• Researchers described a new leopard gecko species
  • It was once thought to be the southern population of another species
  • Researchers chose not to reveal its exact location

Researchers have described a new gecko species that was previously misidentified. However, they are mum about the new species' exact location to ensure its safety.

It was in July 2017 when the researchers recovered the "recently dead" specimen in a water tank near a temple in Andhra Pradesh, India, they wrote in their paper published in Evolutionary Systematics. However, they identified it as an East Indian Leopard Gecko (Eublepharis hardwickii) at the time, Pensoft Publishers noted in a blog.

They discovered just how different the creature truly is during a phylogenetic study of the genus Eublepharis. The genus is represented by six species, four of which can be found in India, the researchers said, adding that it is the "least attended genus in terms of its taxonomy."

Indeed, they found that what was once thought to be a southern population of the East Indian Leopard Gecko was "distinct enough" to be a separate species, Pensoft noted.

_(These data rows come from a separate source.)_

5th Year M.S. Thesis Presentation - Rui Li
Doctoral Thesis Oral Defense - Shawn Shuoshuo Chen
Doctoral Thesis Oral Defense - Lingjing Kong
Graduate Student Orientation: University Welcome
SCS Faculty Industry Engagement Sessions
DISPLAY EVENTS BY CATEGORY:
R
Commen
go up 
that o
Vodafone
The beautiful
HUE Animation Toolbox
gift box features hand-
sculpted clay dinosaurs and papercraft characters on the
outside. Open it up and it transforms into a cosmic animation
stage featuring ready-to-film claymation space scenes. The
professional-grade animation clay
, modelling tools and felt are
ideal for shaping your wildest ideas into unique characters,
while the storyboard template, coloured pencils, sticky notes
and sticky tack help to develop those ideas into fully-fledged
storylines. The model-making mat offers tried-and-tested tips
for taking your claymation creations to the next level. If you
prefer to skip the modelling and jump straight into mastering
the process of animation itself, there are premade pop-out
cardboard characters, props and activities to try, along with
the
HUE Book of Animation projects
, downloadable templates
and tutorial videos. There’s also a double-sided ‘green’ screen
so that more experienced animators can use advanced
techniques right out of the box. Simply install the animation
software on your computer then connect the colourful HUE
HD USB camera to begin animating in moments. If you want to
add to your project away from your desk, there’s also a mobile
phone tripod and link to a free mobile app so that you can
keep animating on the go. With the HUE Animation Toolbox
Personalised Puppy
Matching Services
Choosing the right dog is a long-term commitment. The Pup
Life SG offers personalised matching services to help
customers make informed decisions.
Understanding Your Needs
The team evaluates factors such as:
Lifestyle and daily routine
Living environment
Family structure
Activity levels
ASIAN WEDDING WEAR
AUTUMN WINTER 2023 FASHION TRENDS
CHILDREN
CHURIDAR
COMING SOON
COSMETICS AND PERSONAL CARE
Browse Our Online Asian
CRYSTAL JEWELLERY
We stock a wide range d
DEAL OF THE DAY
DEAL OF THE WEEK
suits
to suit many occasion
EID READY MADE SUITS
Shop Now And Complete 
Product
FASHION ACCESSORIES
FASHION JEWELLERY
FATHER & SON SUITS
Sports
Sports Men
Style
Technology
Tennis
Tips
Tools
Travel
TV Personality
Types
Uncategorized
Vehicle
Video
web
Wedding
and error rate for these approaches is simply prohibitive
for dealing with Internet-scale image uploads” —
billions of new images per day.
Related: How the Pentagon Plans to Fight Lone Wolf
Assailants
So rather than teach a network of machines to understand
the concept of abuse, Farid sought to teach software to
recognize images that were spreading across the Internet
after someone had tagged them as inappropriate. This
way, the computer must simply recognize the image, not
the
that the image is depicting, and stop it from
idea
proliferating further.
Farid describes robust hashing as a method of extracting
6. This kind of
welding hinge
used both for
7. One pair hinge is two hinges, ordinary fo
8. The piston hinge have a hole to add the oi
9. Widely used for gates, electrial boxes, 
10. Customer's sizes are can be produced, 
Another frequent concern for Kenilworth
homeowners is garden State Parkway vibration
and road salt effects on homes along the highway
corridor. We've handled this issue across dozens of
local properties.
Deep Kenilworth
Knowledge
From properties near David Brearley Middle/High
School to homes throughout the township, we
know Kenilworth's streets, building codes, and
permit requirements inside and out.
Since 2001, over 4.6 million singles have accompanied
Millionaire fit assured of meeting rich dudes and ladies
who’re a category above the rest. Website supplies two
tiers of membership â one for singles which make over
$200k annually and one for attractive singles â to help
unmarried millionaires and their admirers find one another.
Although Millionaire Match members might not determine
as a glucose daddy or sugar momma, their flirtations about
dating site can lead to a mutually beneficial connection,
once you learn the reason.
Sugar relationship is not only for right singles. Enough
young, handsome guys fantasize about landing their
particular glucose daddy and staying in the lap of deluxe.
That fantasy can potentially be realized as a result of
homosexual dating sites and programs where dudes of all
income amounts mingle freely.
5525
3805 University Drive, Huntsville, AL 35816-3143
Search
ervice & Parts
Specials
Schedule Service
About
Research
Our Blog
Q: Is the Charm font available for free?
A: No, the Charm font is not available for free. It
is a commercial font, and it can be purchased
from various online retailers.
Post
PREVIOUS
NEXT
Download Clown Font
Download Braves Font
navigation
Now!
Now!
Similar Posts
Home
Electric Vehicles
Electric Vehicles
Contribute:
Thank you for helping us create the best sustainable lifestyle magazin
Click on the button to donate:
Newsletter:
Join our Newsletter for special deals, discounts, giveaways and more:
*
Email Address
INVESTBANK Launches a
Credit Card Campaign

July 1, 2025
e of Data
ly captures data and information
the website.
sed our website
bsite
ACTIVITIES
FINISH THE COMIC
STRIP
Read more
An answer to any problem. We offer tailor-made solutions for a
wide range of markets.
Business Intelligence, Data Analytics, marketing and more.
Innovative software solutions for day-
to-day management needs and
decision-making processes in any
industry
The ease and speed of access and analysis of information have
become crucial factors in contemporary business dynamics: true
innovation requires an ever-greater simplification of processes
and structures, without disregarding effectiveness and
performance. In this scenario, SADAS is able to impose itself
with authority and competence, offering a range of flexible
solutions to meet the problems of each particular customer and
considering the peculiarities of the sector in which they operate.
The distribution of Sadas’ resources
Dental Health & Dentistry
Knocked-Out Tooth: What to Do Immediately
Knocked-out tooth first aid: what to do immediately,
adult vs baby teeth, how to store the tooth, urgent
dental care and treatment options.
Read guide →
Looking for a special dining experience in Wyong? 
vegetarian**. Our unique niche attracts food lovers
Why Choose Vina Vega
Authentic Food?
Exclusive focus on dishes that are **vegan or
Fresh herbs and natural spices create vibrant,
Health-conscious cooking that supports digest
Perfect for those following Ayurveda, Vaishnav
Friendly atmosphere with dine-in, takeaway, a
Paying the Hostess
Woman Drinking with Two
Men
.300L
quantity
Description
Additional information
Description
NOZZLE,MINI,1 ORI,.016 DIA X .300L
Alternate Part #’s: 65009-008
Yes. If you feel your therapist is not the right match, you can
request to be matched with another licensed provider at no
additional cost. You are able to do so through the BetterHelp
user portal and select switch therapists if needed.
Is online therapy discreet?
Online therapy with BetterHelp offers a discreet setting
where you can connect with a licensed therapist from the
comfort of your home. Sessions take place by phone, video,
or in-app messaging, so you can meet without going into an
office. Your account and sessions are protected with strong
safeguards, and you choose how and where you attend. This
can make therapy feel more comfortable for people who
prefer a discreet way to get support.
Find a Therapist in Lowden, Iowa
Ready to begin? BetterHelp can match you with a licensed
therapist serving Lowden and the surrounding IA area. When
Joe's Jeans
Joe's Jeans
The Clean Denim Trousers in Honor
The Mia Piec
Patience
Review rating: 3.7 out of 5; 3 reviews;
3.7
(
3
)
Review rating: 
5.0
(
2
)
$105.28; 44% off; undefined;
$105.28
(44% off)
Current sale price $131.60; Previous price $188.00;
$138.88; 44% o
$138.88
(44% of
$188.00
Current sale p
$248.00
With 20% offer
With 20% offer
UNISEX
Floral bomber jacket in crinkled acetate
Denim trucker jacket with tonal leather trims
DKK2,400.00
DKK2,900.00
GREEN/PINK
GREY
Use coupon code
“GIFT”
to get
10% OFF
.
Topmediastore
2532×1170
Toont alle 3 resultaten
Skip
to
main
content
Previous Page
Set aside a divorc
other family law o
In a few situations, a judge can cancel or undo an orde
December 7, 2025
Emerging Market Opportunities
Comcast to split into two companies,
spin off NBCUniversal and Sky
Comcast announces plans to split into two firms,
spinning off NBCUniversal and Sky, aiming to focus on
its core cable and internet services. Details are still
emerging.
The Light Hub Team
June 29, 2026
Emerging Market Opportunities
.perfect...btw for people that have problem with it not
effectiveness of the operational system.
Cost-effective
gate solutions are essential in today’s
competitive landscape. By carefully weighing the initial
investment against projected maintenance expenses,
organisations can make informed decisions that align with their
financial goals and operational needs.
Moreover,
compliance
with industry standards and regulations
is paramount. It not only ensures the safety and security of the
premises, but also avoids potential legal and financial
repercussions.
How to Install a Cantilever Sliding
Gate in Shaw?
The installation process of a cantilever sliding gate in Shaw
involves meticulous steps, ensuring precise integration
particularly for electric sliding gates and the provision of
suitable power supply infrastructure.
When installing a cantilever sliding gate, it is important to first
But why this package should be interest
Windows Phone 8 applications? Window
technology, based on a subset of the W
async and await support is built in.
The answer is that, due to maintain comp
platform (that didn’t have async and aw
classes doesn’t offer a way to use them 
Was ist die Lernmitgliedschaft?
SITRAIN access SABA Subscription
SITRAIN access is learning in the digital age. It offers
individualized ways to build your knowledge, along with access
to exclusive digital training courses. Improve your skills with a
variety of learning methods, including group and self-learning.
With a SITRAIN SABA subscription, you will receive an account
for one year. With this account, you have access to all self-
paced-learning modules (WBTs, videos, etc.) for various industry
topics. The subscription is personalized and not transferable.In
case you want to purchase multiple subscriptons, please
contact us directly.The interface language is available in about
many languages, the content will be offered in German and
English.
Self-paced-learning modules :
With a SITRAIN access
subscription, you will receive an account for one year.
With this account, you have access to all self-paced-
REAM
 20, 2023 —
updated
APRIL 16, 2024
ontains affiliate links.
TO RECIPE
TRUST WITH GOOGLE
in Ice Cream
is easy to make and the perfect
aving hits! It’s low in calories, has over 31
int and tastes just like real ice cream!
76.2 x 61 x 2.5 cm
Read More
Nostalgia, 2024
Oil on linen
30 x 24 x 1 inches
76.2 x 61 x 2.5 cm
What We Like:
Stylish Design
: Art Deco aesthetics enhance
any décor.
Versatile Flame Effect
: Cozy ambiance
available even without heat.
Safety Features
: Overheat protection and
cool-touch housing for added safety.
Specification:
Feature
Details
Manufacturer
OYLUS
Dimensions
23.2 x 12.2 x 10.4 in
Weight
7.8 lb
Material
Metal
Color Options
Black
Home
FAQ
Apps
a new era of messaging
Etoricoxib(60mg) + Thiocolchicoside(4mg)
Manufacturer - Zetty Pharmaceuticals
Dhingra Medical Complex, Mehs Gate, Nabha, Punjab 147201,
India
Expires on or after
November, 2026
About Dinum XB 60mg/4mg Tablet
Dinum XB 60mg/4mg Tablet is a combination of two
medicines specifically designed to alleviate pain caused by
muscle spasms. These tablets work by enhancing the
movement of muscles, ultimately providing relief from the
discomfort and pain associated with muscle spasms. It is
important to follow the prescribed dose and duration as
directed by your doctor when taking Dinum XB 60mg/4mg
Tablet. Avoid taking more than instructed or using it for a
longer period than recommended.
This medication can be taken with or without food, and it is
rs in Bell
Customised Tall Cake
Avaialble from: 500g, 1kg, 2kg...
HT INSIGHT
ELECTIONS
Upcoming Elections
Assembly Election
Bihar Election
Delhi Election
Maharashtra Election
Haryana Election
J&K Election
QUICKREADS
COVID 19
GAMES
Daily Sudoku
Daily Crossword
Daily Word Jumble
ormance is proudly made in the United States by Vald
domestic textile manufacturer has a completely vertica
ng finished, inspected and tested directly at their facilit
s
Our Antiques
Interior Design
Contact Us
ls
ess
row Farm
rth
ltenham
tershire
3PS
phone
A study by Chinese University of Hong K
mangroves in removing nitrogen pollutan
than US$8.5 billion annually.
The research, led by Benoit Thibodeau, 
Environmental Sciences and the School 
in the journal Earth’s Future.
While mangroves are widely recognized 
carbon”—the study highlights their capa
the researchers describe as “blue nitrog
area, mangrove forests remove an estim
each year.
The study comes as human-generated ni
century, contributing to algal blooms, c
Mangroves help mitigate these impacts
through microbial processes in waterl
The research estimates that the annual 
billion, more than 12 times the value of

They named it the Painted Leopard Gecko (Eublepharis pictus), with "pictus" being the Latin word for "painted," something that suits the species' unique coloration. One can see its stunning coloration in the photos shared by the researchers here and here.

According to the researchers, the E. pictus is a bit larger than usual leopard geckos with a "fairly large head," and it is said to be "strictly nocturnal" as it begins foraging after dusk. With its discovery, this now brings the Eublepharis genus number to seven.

Although the researchers noted that the species' distribution is across the states of Odisha and Andhra Pradesh and that it lives in dry evergreen forests, they did not state specifically where it can be found to protect it from being collected.

"We here refrain from providing accurate locations of the species to ensure protection from illegal collection for the pet trade," the researchers wrote.

Indeed, in a recent major assessment, researchers found that about 21% of reptile species are actually at risk of extinction. Being collected for the pet trade is among the major threats they are facing along with over-exploitation, climate change, logging, urban development and even being killed for food.

Another threat it faces is being killed out of fear, which prompted the researchers to explain the importance of raising awareness that leopard geckos are harmless.

They also recommend listing it and the E. hardwickii as Near Threatened "pending further information on local population estimates."

"The species is collected for the pet trade and even now may be smuggled illegally," the researchers wrote. "Its listing as Near Threatened may contribute to minimizing the illegal trade."

According to the researchers, the discovery shows that the region "warrants dedicated surveys" and efforts to be protected from fragmentation.

"The presence of yet another distinct lineage in such close geographical proximity in the northern Eastern Ghats highlights the significance of these relic forests and advocates the need for conservation prioritization," the researchers wrote.